Load Data

1. Overview

The data loading module provides a unified, flexible data loading interface that supports loading data from multiple data sources and converting them to standardized formats. This module is located in the rm_gallery/core/data/load/ directory.

2. Core Architecture

Design Patterns

Strategy Pattern: Supports different data loading strategies
FileDataLoadStrategy: Local file loading
HuggingFaceDataLoadStrategy: HuggingFace dataset loading
Registry Pattern: Dynamic registration and management of data converters
DataConverterRegistry: Converter registry center
Supports runtime registration of new data format converters
Template Method Pattern: Unified data conversion interface
DataConverter: Abstract converter base class
Various concrete converters implement specific format conversion logic

3. Supported Data Sources

Local Files

Supported Formats: JSON (.json), JSONL (.jsonl), Parquet (.parquet)
Core Features:
Automatic file type detection
Batch file loading
Recursive directory scanning

Hugging Face Datasets

Data Source: Hugging Face Hub public datasets
Core Features:
Streaming data loading
Flexible configuration options
Support for dataset sharding

4. Built-in Data Converters

ChatMessageConverter (`chat_message`)

Specifically handles chat conversation format data:

{
    "messages": [
        {"role": "user", "content": "Hello"},
        {"role": "assistant", "content": "Hello! How can I help you?"}
    ]
}

GenericConverter (`*`)

Generic converter that automatically recognizes common fields:

{
    "prompt": "User input",      # Supported fields: question, input, text, instruction
    "response": "Model reply"    # Supported fields: answer, output, completion
}

Supported Benchmark Datasets

Currently built-in support for converters for the following benchmark datasets (located in rm_gallery/gallery/data/load/):

rewardbench
rewardbench2
helpsteer2
prmbench
rmbbenchmark_bestofn
rmbbenchmark_pairwise

Each dataset has a corresponding dedicated converter that can correctly handle its specific data format and field structure.

5. Quick Start

Local File Loading

# Implementation by creating factory function
from rm_gallery.core.data.load.base import create_loader
from rm_gallery.core.data.build import create_builder
import rm_gallery.core.data     # Core strategy registration
import rm_gallery.gallery.data  # Extended strategy registration

config = {
    "path": "../../../data/reward-bench-2/data/test-00000-of-00001.parquet",
    "limit": 1000,  # Limit the number of data items to load
}

# Create loading module
load_module = create_loader(
    name="rewardbench2",
    load_strategy_type="local",
    data_source="rewardbench2",
    config=config
)
# Create complete pipeline
pipeline = create_builder(
    name="load_pipeline",
    load_module=load_module
)

# Run pipeline
result = pipeline.run()
print(f"Successfully loaded {len(result)} data items")
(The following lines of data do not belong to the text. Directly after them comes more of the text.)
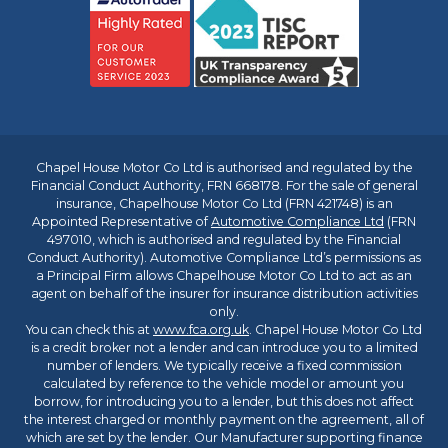
Chapel House Motor Co Ltd is authorised and regulated by the
Financial Conduct Authority, FRN 668178. For the sale of general
insurance, Chapelhouse Motor Co Ltd (FRN 421748) is an
Appointed Representative of
Automotive Compliance Ltd
(FRN
497010, which is authorised and regulated by the Financial
Conduct Authority). Automotive Compliance Ltd’s permissions as
a Principal Firm allows Chapelhouse Motor Co Ltd to act as an
agent on behalf of the insurer for insurance distribution activities
only.
You can check this at
www.fca.org.uk
. Chapel House Motor Co Ltd
is a credit broker not a lender and can introduce you to a limited
number of lenders. We typically receive a fixed commission
calculated by reference to the vehicle model or amount you
borrow, for introducing you to a lender, but this does not affect
the interest charged or monthly payment on the agreement, all of
which are set by the lender. Our Manufacturer supporting finance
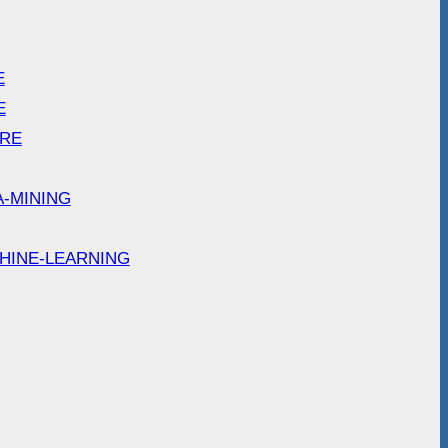
E
E
ARE
A-MINING
HINE-LEARNING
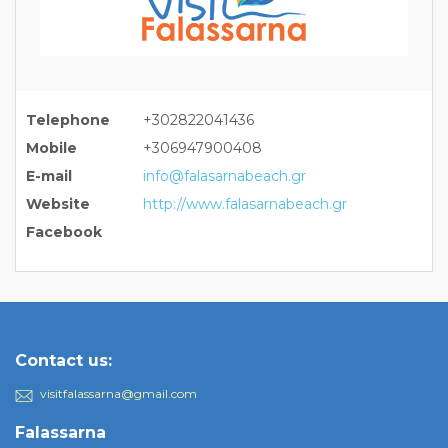
Telephone
+302822041436
Mobile
+306947900408
E-mail
info@falasarnabeach.gr
Website
http://www.falasarnabeach.gr
Facebook
Contact us:
visitfalassarna@gmail.com
Falassarna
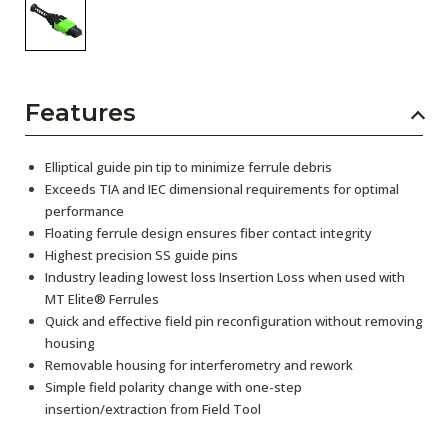
Features
Elliptical guide pin tip to minimize ferrule debris
Exceeds TIA and IEC dimensional requirements for optimal
performance
Floating ferrule design ensures fiber contact integrity
Highest precision SS guide pins
Industry leading lowest loss Insertion Loss when used with
MT Elite® Ferrules
Quick and effective field pin reconfiguration without removing
housing
Removable housing for interferometry and rework
Simple field polarity change with one-step
insertion/extraction from Field Tool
Successfully loaded 1000 data items

Hugging Face Dataset Loading

# Implementation by creating factory function
from rm_gallery.core.data.load.base import create_loader
from rm_gallery.core.data.build import create_builder

config = {
    "huggingface_split": "test",        # Dataset split (train/test/validation)
    "limit": 1000,          # Limit the number of data items to load
    "streaming": False      # Whether to use streaming loading
}

# Create loading module
load_module = create_loader(
    name="allenai/reward-bench-2",
    load_strategy_type="huggingface",
    data_source="rewardbench",
    config=config
)
# Create complete pipeline
pipeline = create_builder(
    name="load_pipeline",
    load_module=load_module
)

# Run pipeline
result = pipeline.run()
print(f"Successfully loaded {len(result)} data items")

Data Export

Built-in data export capabilities supporting multiple format data export: jsonl, parquet, json, and splitting into training and test sets.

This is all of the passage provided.